Arabella   always a pleasure.

Excerpt
1) Why did you tell him you didn't feel good about the previous night? What reaction were you hoping for or expecting? I realize it was the truth, but I also know that you knew you were going to get a negative response - so why did you respond the way you did? It was the truth, and you shouldn't edit for someone else's benefit, but sometimes taking care of ourselves means not putting things out there if we aren't prepared for the feedback. But you know this too. So now I'm curious as to what your motivation was.

Now this is a mystery to me too... . I knew full well what would happen if I raised this at this time. I spent the evening carefully avoiding doing this only to fall at the last hurdle when my hand was on the door handle to leave in the morning.

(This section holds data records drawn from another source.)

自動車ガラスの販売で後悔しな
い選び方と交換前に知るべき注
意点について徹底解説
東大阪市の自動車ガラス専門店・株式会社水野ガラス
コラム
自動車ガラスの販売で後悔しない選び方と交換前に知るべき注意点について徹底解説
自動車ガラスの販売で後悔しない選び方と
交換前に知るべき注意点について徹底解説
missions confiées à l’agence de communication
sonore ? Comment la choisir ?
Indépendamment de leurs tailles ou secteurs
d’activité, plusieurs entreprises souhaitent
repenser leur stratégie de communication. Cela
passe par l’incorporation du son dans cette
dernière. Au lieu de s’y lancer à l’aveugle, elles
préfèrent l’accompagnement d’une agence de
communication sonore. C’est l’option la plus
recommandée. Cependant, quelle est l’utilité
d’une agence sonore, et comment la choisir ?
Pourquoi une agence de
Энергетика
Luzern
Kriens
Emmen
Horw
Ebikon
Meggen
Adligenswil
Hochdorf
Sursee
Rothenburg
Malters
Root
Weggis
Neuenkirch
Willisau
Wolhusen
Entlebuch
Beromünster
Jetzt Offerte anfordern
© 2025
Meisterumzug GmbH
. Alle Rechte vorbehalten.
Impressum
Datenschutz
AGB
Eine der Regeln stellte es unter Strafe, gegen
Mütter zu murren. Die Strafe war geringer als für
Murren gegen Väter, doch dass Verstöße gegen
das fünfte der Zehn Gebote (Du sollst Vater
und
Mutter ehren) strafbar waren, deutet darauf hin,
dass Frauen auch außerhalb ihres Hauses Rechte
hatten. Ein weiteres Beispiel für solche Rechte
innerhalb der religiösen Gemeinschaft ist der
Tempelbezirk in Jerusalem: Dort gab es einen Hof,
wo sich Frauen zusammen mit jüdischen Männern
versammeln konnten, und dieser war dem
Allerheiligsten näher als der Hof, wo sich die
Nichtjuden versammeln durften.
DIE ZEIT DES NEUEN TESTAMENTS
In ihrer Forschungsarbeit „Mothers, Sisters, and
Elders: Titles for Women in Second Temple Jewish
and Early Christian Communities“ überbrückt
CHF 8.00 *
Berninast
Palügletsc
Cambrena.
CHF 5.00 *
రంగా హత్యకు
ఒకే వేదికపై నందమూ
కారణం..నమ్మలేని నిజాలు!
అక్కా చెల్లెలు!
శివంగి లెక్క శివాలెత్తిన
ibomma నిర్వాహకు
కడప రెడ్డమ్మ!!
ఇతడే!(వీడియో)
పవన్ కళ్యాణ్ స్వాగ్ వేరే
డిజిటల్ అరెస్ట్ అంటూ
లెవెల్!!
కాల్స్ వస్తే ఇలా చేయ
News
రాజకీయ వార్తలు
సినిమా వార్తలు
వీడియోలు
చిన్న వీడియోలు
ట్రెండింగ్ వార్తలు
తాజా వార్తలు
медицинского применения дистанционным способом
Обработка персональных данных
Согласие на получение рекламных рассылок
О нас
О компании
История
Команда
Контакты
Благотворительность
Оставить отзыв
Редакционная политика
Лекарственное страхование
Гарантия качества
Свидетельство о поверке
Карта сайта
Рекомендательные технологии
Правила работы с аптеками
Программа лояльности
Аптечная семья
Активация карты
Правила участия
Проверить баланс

I think my reasons were that he is very perceptive when I say I am ok when I am clearly not. This in itself tends to esculate things to an even higher level of disreglation as then I am "hiding" things in his mind. I think in hindsight that was the main reason why I answered that I was upset about last night. Lesser of two evils. Also it was my truth and it was busting to come out.

Excerpt
You are owning the reasons for not talking to him rather than blaming your silence on him. I think that could help defuse the situation in the future perhaps?

This is so true - more about my reasons and less about him...

So the update is that I had the job interview that went well. I felt tired tonight and decided not to persue my usual Tuesday night visit. I spoke to him on the phone instead. This time this was for him AND for me.

I doubt we will see each other until the end of the week due to plans. I have also made plans for 3 nights this week with my friends. Something I have been reluctant to do before for some kind of co-dependant/fear/eggshells reason.

I think the trigger for this change attitude has been dealing with my flat/job issues and also my ex has found himself a nice g/f which made me feel much more than I expected. Wierdly instead of becoming MORE desperate around my b/f it seems to have done the opposite. I dont understand why that is -. Anyway, it may not last but it feels better to be thinking about myself more today even if some of the reasons why have been a bit emotionally challenging for me.